Two FOI certainties
Australia was an international leader in enacting a national Freedom of Information Act in 1982. The national initiative was quickly followed in all States and Territories. This is a proud heritage and underpins an acceptance that transparency and representative democracy are intertwined.
Therein lies the first of two FOI certainties: that FOI legislation will remain permanently on the Australian statute book. It is now part of the constitutional fabric.
Everyone in government agrees that, intrinsically, access to information legislation is a healthy and essential element of Australian democratic government. Or, at least, that is everyone’s public position. No-one attempts or is prepared to argue seriously that we would be better off without an FOI Act.
Probably too it would be an unachievable goal to wind the clock back. Government cannot function in the present age without a web presence and a customer service strategy. Releasing information and responding to information requests are central to both. Nor would it require much imagination for courts, tribunals and ombudsmen to weave disclosure requirements into public law doctrines such as natural justice, rationality and good administration.
And the second certainty? FOI legislation will be unpopular and contested in every phase of government. Few will say so publicly, but most bureaucrats and government ministers find FOI requests to be irritating, time-wasting, distracting and inhibiting to internal deliberations. While the easiest and least painful response will usually be to release documents that have been requested, FOI processes are frequently characterised by creative and passive resistance.

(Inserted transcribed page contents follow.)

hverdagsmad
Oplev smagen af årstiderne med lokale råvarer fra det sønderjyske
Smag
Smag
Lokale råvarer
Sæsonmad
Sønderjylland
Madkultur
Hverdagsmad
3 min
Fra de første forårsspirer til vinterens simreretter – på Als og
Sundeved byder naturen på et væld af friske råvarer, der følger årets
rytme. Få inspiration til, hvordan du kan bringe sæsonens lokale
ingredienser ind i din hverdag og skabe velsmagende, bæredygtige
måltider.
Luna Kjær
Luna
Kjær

That is why all major parties go through a mood swing, depending on whether they are in opposition or government. In opposition they champion their commitment to transparent government, and sometimes follow through quickly when elected to office. But they quickly lose heart, as Labor did after introducing far-reaching FOI reforms in 2010 that included the creation of the Office of the Australian Information Commissioner (OAIC). Not long after, Labor’s enthusiasm for open government waned. Leadership messages advocating greater openness became scarce, access denials that lacked merit became more common, and there was a failure to engage in foreshadowed policy discussion about tweaking the FOI reforms.
Similarly, the Coalition parties, who were active users of the FOI Act while in opposition, acted quickly in government to play a different tune. An early signal was their decision to abolish the OAIC – predictably badged as a measure to improve efficiency in resolving access to information disputes. Twenty months later, when it is clear that Parliamentary support for abolition is lacking and the OAIC (a statutory office) has been left in limbo, there is a failure by government to engage in constructive review of the abolition decision.

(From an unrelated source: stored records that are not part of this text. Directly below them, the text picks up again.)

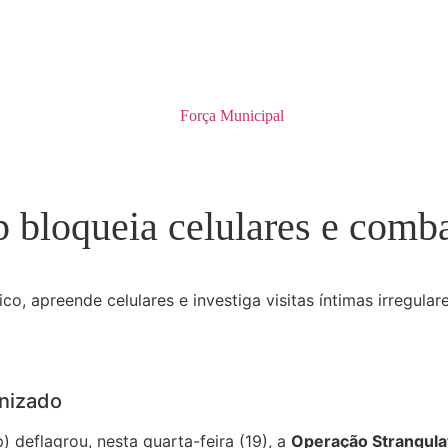
 bloqueia celulares e comba
o, apreende celulares e investiga visitas íntimas irregula
anizado
) deflagrou, nesta quarta-feira (19), a
Operação Strangula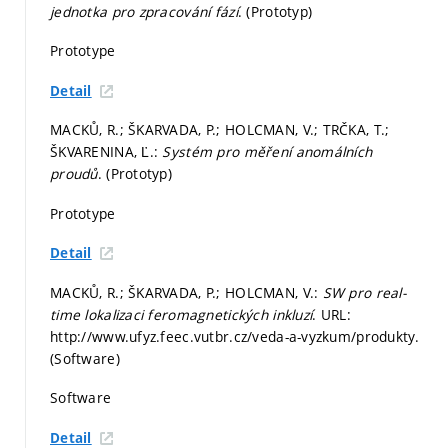
jednotka pro zpracování fází
. (Prototyp)
Prototype
Detail
MACKŮ, R.; ŠKARVADA, P.; HOLCMAN, V.; TRČKA, T.;
ŠKVARENINA, Ľ.:
Systém pro měření anomálních
proudů
. (Prototyp)
Prototype
Detail
MACKŮ, R.; ŠKARVADA, P.; HOLCMAN, V.:
SW pro real-
time lokalizaci feromagnetických inkluzí
. URL:
http://www.ufyz.feec.vutbr.cz/veda-a-vyzkum/produkty.
(Software)
Software
Detail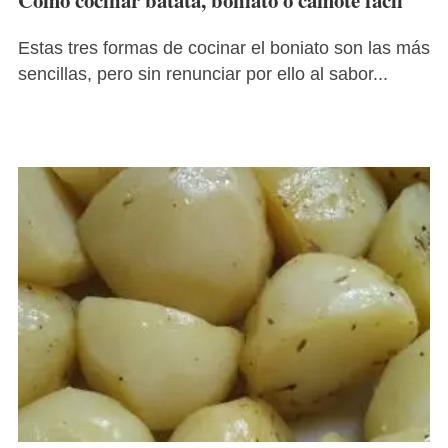
Cómo cocinar batata, boniato o camote fácil
Estas tres formas de cocinar el boniato son las más
sencillas, pero sin renunciar por ello al sabor...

The same mood shifts have occurred in other political systems. Every Information Commissioner office in Australia has encountered turmoil at some time or another – for example, through long periods in Queensland, Victoria and WA when there was only an Acting Commissioner in the role. Similarly, in Britain the Government’s displeasure with FOI is apparent in measures taken to review the FOI Act, even though the Prime Minister is an international champion of the Open Government Partnership and the open data revolution.

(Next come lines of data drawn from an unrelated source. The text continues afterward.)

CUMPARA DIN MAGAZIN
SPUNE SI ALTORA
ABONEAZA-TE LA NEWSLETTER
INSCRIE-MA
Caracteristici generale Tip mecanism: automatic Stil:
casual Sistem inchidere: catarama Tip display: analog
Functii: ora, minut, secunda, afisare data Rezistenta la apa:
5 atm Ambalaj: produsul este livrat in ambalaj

Why information custodians dislike FOI
Just as these mood swings are predictable, they are also understandable. The operation of the FOI Act is entangled with politics. It is readily apparent to any minister’s office that the unstated aim of many FOI requests is to pressure or embarrass the government. That is to be expected in a democracy, but it is equally to be expected that a government will resist its political opponents – and particularly when they are likely to use the tag line ‘secret documents freed under FOI’.
Bureaucrats, for different reasons, also have strong and understandable reservations about FOI. The premature public release of briefing documents for a minister can complicate the agency-minister relationship and instigate an unhelpful public debate that can delay or distort the political resolution of an issue. Equally, many internal documents are prepared with a particular recipient or purpose in mind and are styled in that way. Had public release of the document been intended it may have been written differently, though be of less value to the intended recipient.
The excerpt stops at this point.